Nicolas Sarkozy a beau jouer plus crûment que jamais sur les thèmes frontistes, dans une tentative désespérée de séduire les 6,4 millions d'électeurs de Mme Le Pen, cette dernière ne fera rien pour lui faciliter la tâche. Son intérêt est au contraire de voir Sarkozy battu au second tour, ce qui lui permettra d'incarner seule l'opposition aux socialistes et d'assurer à moyen terme la domination de son parti sur la mouvance de droite.

Plus Sarkozy reprend à son compte la rhétorique ultranationaliste, xénophobe et anti-européenne du Front national, plus il court le risque de diviser l'UMP, une coalition qui va de la droite au centre.

Nombre de voix, dans son propre camp, lui reprochent publiquement de s'aligner sur les positions de Marine Le Pen - un choix qui va aussi lui aliéner les électeurs centristes de François Bayrou. En principe, la moitié de ces derniers devraient reporter leur voix sur Sarkozy, mais ils seront sans doute rebutés par la rhétorique lepéniste de Sarkozy.

Il faut dire que mathématiquement, ce dernier n'avait guère le choix de son terrain de chasse, car la réserve de voix, au centre, est deux fois moins grande que celle de Marine Le Pen, Bayrou n'ayant séduit que 9,1% de l'électorat.

Déjà, d'aucuns prédisent que la défaite (probable) de Sarkozy entraînera à moyen terme la scission de l'UMP, la droite modérée du parti s'alliant aux partisans centristes de Bayrou, et la droite dure glissant du côté du FN.

Il n'est pas sûr que des personnalités aussi respectées que le premier ministre François Fillon et Alain Juppé soient capables de prévenir l'implosion du parti, à plus forte raison s'il subit, aux élections législatives du mois de juin, les assauts d'un Front national revigoré par les résultats de la présidentielle. Pour éviter de mécontenter encore plus les centristes, Nicolas Sarkozy a exclu toute alliance électorale avec le FN, mais l'UMP risque de perdre plusieurs circonscriptions si le vote de droite se divise entre les candidats du FN et de l'UMP.

Marine Le Pen va poursuivre la «dédiabolisation» du FN à laquelle elle a brillamment présidé depuis qu'elle a succédé à son père.

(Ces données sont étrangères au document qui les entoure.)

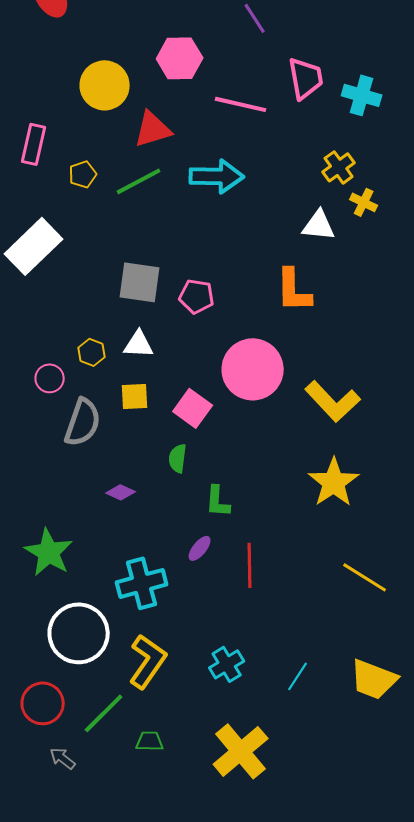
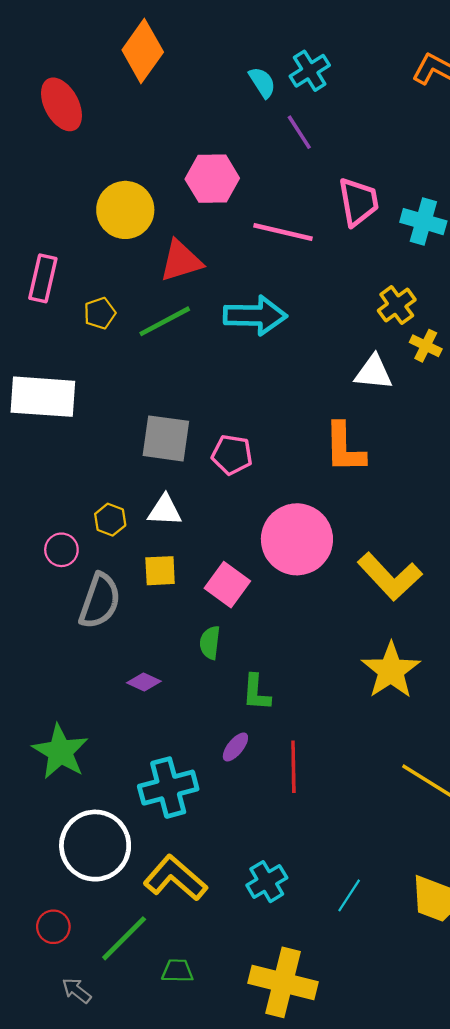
white rectangle: (34, 246) -> (43, 397), turned 48
yellow L-shape: (148, 661) -> (175, 878), turned -84
red circle: (43, 703) -> (53, 927), size x0.7
yellow cross: (241, 751) -> (283, 982), turned -36

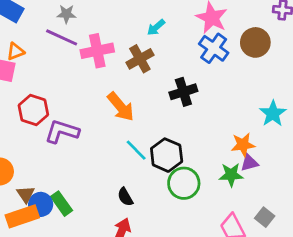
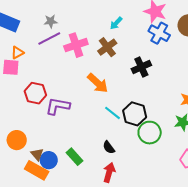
purple line: (62, 37) -> (49, 39), turned -45
green rectangle: (61, 204) -> (74, 157), moved
orange rectangle: (22, 216) -> (37, 170), turned 55

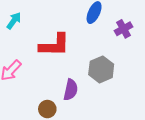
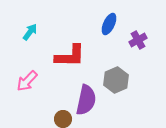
purple semicircle: (71, 90) -> (86, 100), size x1.4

Son compagnon, Louis Alliot, qui est aussi vice-président du FN, a discrètement fait enregistrer la raison sociale d'un nouveau parti, l'Alliance pour un rassemblement national. Mme Le Pen elle-même avait fait allusion à un changement de nom lors de la soirée électorale. Jean-Marie Le Pen enrage à cette idée, mais sa fille semble résolue à donner à son parti de nouveaux habits susceptibles de faire oublier le passé sulfureux du FN.

Elle a fait un très long bout de chemin depuis l'époque où le FN dégageait des odeurs d'antisémitisme et d'obscurantisme. Elle a attiré au parti des citoyens issus de l'immigration et a recruté des têtes d'affiche juives et musulmanes. Plus encore, de tous les candidats à la présidentielle, c'était elle qui ralliait le plus d'adhésions chez les ouvriers et chez les jeunes de 18 à 24 ans.

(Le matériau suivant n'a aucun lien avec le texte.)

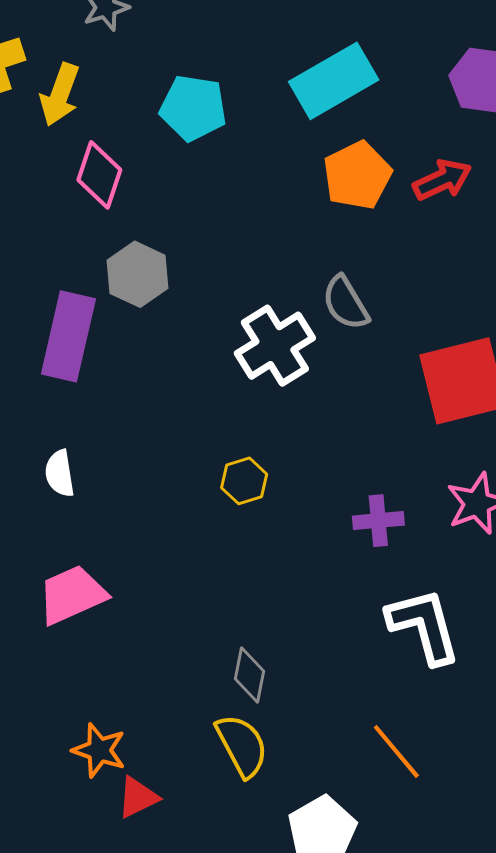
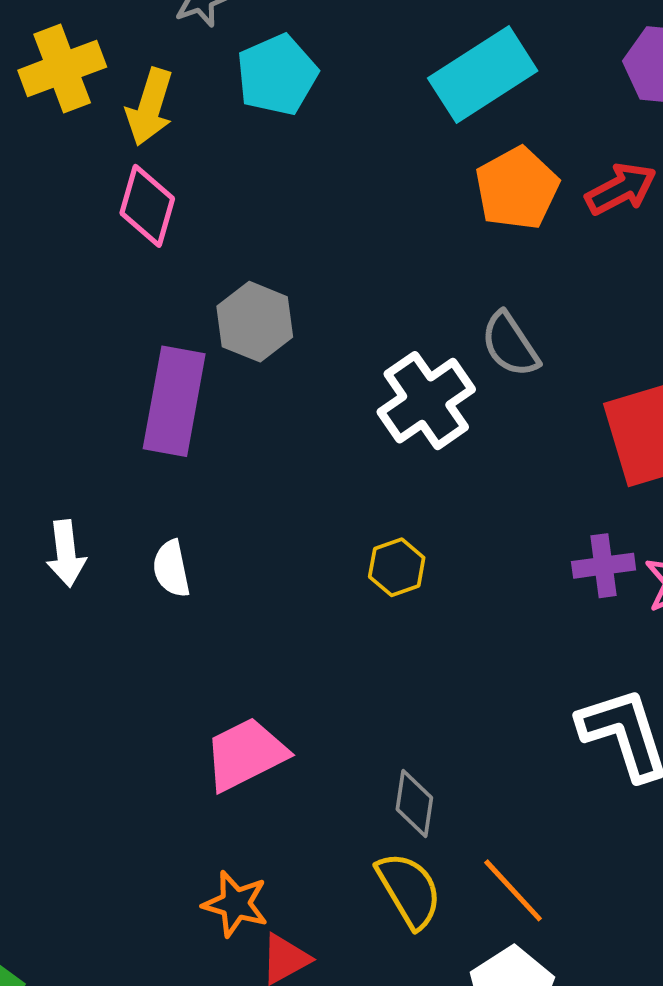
cyan pentagon: (193, 108) -> (277, 75), moved, turned -30
pink diamond: (99, 175) -> (147, 206), moved
purple cross: (378, 521) -> (604, 566), moved
pink trapezoid: (72, 595) -> (246, 754), moved
orange line: (396, 751) -> (513, 890), moved

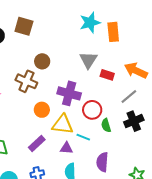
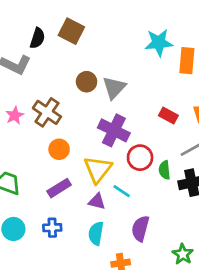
gray triangle: (88, 60) -> (114, 88), moved
brown cross: (26, 81) -> (47, 112), moved
orange circle: (42, 110) -> (59, 149), moved
yellow triangle: (63, 124) -> (98, 169), turned 50
green semicircle: (106, 125) -> (165, 170), moved

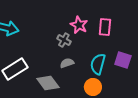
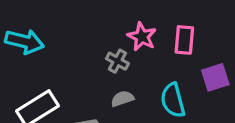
purple square: (123, 60) -> (215, 77), moved, turned -36
cyan semicircle: (98, 64) -> (173, 100), turned -30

Au second tour, ceux qui ont voté FN par conviction profonde choisiront probablement l'abstention. Ceux pour qui il s'est surtout agi d'un vote de protestation iront vers Hollande d'autant plus facilement que les appuis relativement faibles de Jean-Luc Mélenchon (11,1%, alors que les sondages lui accordaient une quinzaine de points) écartent la menace d'une forte influence des communistes sur un éventuel gouvernement Hollande. Combien en restera-t-il pour Sarkozy?